Family Involvement and Communication with Parents
Regular teacher-family communication is important for the development of our children. Welcome Amigos International School believes that families should be supported in making decisions about services that their children may need. The teachers at Welcome Amigos provide information to families about available community resources and assist as requested in helping the family make connections.
Welcome Amigos International School values the time spent talking and interacting with families and developing strong, reciprocal relationships. As the teachers learn from the families’ expertise regarding their child’s interests, approaches to learning, and developmental needs, goals for children’s growth and development can be incorporated into ongoing classroom planning. Families are encouraged to share any concerns, preferences or questions with the teachers or director at any time.
Although in-person daily contact cannot be replaced, the teachers also rely on notes home, emails, phone calls, newsletters, and bulletin boards as alternative means to establish and maintain open, two-way communication. We send out monthly newsletters, pictures of the students, songs introduced in class, and weekly highlights to keep parents informed about what their children are learning at school. In addition, the teachers communicate with families on at least a weekly basis regarding children’s activities and developmental milestones, shared care-giving issues, and other information that affects the well-being of their children.

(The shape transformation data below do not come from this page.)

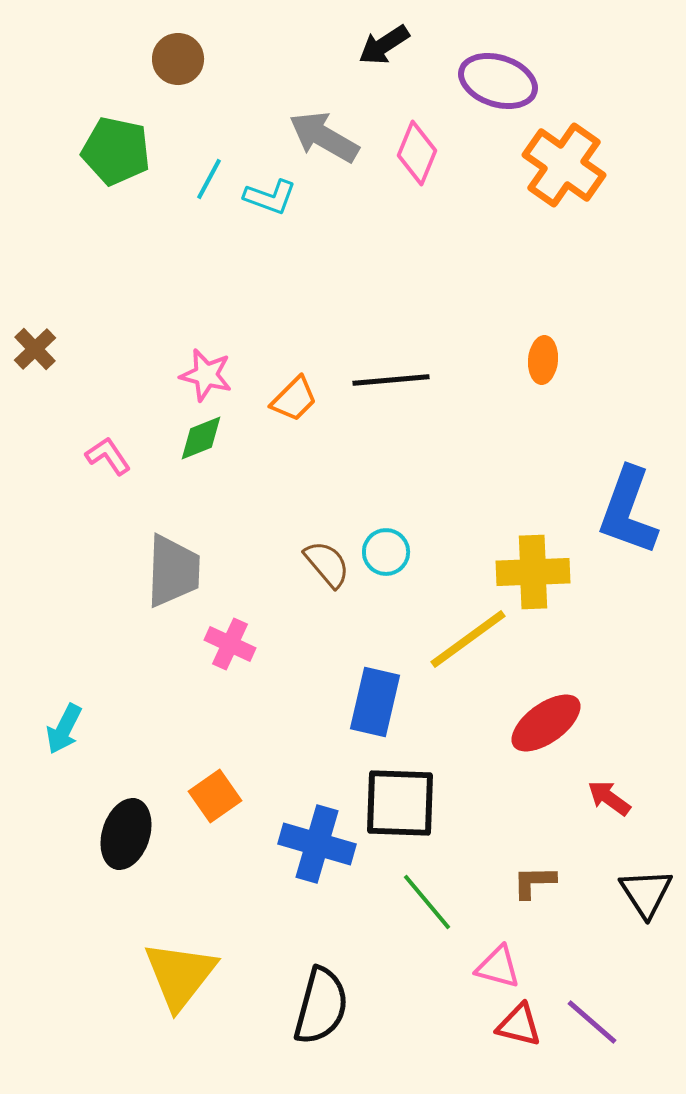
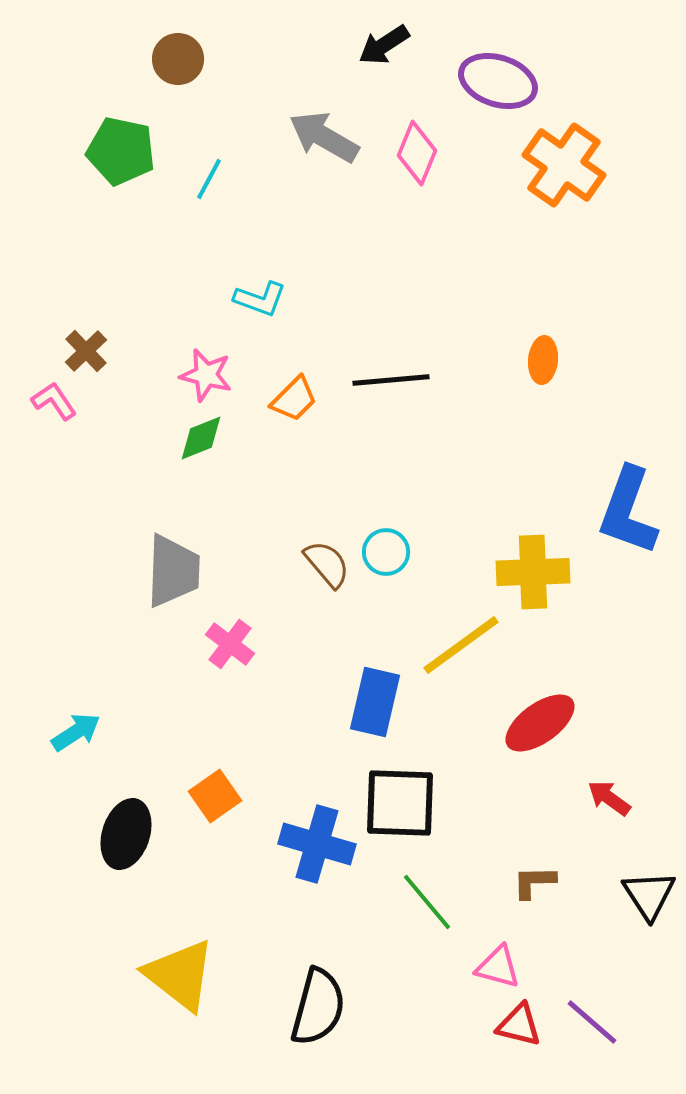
green pentagon: moved 5 px right
cyan L-shape: moved 10 px left, 102 px down
brown cross: moved 51 px right, 2 px down
pink L-shape: moved 54 px left, 55 px up
yellow line: moved 7 px left, 6 px down
pink cross: rotated 12 degrees clockwise
red ellipse: moved 6 px left
cyan arrow: moved 12 px right, 3 px down; rotated 150 degrees counterclockwise
black triangle: moved 3 px right, 2 px down
yellow triangle: rotated 30 degrees counterclockwise
black semicircle: moved 3 px left, 1 px down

Family-teacher conferences are held in both the fall and spring semesters, as well as when either party requests. It is our desire to keep every member of the family up to date and involved in this one-of-a-kind education.
It is the policy of the Welcome Amigos Community not to discriminate on the basis of race, national origin, creed, age, marital status, or physical disability in its education programs, activities, or employment policies as required by Title VI or VIII of the 1964 Civil Rights Act, Title IX of the 1972 Education Amendments, and the Federal Rehabilitation Act of 1973.